● **PROBLEM DETAILS**
Each entry below is to be written out exactly, and the pictures are to be left out.
--------------------------------------------------
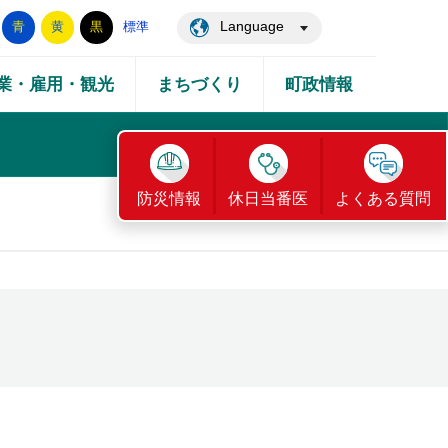
Language
青
黄
黒
標準
業・雇用・観光
まちづくり
町政情報
防災情報
休日当番医
よくある質問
--------------------------------------------------
● **RESPONSE TO THE EXERCISE**
Language
青
黄
黒
標準
業・雇用・観光
まちづくり
町政情報
防災情報
休日当番医
よくある質問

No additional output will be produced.